Boston — Casino gambling interests are increasingly determined to set up shop in Massachusetts. MGM Grand Hotels Inc., the Las Vegas-based gambling casino operation, recently purchased a 58-acre choice waterfront site south of Boston in the town of Hull, Mass., on which it aims to erect a $78 million convention and gaming complex.
Less than a week later residents of Hull voted 4,988 to 128 at a special town meeting to petition state lawmakers to clear the way for the controversial project.
Being sought is a measure both legalizing casino gambling in Massachusetts and allowing Hull to license such an enterprise.
Similar measures involving Hull, the town of Adams in the Berkshires of western Massachusetts, and other resort areas of the commonwealth have been pushed unsuccessfully by local and Bay State gambling enthusiasts for more than a decade.
Five such proposals had been under consideration in the state legislature earlier this session but were temporarily shifted to a legislative back burner in mid-April when sponsors concluded they lacked sufficient support.
Their efforts had been dealt what was then viewed as a major setback by a public statement from Humberto Cardinal Medeiros, Roman Catholic archbishop of Boston, denouncing casino gambling for its potential "harmful effect on the social fabric of communities."
Roman Catholic clergy leaders in Massachusetts in an April 9 position paper held that "simple games of chance run primarily for amusement are not immoral in themselves," but cautioned that this did not include casinos "where the action is hard, fast, and nonstop." Cardinal Medeiros warned that this type of operation could lead to "increased consumption of alcohol, introduction of prostitution, corruption of public officials, and organized crime."
Members of the Protestant clergy similarly have been vigorously opposed to legalizing casinos in Massachusetts.
With more than 80 percent of state senators and representatives members of the Roman Catholic Church, the position of the Cardinal and auxiliary bishops from Fall River, Springfield, and Worcester may have strong legislative impact.
While it is not clear whether backers of casino gambling intend to revive the proposals now pending in the state legislature, there is little doubt the so-called home-rule petition from Hull will be taken up.
"We must watch carefully what goes on and keep our guard up at all times," asserts Carol Oteri, a Hull resident and leader of Citizens Against Casino Gambling.
She and others bent on keeping gaming tables out of the commonwealth contend that nothing about the proposed operation would be "a good deal" for any community.

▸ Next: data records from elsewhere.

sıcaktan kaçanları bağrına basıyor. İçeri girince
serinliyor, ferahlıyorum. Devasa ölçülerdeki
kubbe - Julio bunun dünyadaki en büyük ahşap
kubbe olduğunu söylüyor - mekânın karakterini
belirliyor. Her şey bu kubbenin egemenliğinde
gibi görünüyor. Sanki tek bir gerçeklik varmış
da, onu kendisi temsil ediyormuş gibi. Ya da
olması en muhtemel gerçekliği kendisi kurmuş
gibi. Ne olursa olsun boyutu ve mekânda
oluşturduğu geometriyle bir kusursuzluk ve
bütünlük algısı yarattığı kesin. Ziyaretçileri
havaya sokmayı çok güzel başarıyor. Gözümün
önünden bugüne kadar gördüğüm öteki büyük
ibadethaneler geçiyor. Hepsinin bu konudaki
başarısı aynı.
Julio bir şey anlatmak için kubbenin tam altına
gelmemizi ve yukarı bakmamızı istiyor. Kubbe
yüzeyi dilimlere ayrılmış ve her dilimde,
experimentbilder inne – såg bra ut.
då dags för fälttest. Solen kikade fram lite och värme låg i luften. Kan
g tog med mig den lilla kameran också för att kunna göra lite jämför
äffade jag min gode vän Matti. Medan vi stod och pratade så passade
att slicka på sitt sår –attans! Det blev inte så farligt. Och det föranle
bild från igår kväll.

But they also worry that if MGM Grand was not convinced that approval would come this year or next, it would not have bought the partially wooded tract, despite the enthusiastic support of certain residents of the town.
Casino opposition stems not only from concerns over the potential adverse social impact on Greater Boston's South Shore area but also the threat of increased traffic and declining property values in neighboring towns.
The MGM Grand plan embraces a 13-story, 350-room hotel with 22,000 square feet of gambling space and a banquet room that would seat 1,800.
Local pushers of the project are selling it as an economic bonanza for the 7 1/2 mile-long pen insular town less than 10 miles across Boston Harbor from the Hub.